0x0000004e:   DW_TAG_subprogram
                DW_AT_external  (true)
                DW_AT_name      ("f2")
                DW_AT_decl_file ("/usr/local/google/home/blaikie/dev/scratch/range2.cpp")
                DW_AT_decl_line (3)
                DW_AT_decl_column       (0x06)
                DW_AT_linkage_name      ("_Z2f2v")
                DW_AT_low_pc    (0x0000000000000000)
                DW_AT_high_pc   (0x0000000000000007)
                DW_AT_frame_base        (DW_OP_call_frame_cfa)
                DW_AT_GNU_all_call_sites        (true)

Verifying .debug_info references...
Verifying .debug_types Unit Header Chain...
Errors detected.

Thanks @dblaikie - I've filed https://bugs.llvm.org/show_bug.cgi?id=46805 to track this. Not got time currently to fix it myself - I've hacked out the error message for now locally to unblock my work, but that removes the useful check for a premature terminator.

ikudrin marked an inline comment as done.Jul 22 2020, 7:22 PM
ikudrin added inline comments.
llvm/lib/DebugInfo/DWARF/DWARFDebugArangeSet.cpp
167–171

Why was this check added? There's nothing in the DWARF spec that I know of that requires a non-zero length for all non-terminating entries.

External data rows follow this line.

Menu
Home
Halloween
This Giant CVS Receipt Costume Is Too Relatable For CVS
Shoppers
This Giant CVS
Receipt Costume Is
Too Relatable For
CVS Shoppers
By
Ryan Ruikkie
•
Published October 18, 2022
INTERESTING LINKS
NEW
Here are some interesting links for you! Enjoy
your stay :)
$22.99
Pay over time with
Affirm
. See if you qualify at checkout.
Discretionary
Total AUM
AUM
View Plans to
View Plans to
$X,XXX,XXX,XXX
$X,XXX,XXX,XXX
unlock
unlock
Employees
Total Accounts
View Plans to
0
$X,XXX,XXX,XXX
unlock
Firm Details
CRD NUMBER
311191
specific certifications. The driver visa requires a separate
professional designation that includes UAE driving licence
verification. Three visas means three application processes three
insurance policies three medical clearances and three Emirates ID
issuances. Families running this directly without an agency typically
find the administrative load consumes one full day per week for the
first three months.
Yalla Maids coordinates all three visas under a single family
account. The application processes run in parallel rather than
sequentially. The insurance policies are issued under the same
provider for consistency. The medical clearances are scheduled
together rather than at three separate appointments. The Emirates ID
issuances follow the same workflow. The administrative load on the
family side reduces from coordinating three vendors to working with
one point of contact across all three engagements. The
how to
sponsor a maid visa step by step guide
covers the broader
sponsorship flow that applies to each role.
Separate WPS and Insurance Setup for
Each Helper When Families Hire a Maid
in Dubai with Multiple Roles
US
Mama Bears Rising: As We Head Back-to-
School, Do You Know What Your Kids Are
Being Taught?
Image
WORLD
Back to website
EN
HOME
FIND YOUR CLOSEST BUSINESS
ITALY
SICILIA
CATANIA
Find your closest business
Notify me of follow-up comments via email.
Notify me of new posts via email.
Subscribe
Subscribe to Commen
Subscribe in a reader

I tried to follow the Standard here, see 6.1.2@DWARFv5, p. 148:

Each descriptor is a triple consisting of a segment selector, the beginning address within that segment of a range of text or data covered by some entry owned by the corresponding compilation unit, followed by the non-zero length of that range.

It looks like the DWARF spec should be updated to reflect the practice.

@jhenderson, it would be great if you prepare the fix. I'll be AFK for a couple of weeks.

jhenderson added inline comments.Jul 23 2020, 1:06 AM
llvm/lib/DebugInfo/DWARF/DWARFDebugArangeSet.cpp
167–171

Huh, you're right. We must have missed that bit in the spec when we implemented our internal solution for stripped references. I guess the trouble is that if you do remove the non-zero length bit from the spec, a system with a zero address would treat it as a terminator, unless we also removed the terminator from the spec (I don't see why we couldn't - an aranges table has a known length). I'll post on https://bugs.llvm.org/show_bug.cgi?id=46805 that point, to see if I can get some feedback from other DWARF folks.

I may not get around to the fix for a bit - I've got a few other things on my plate currently, but this is certainly going to stay on my radar so if I do get a chance I'll come back to it. I don't think it's an urgent enough issue to warrant a release branch patch, unless somebody else feels it is.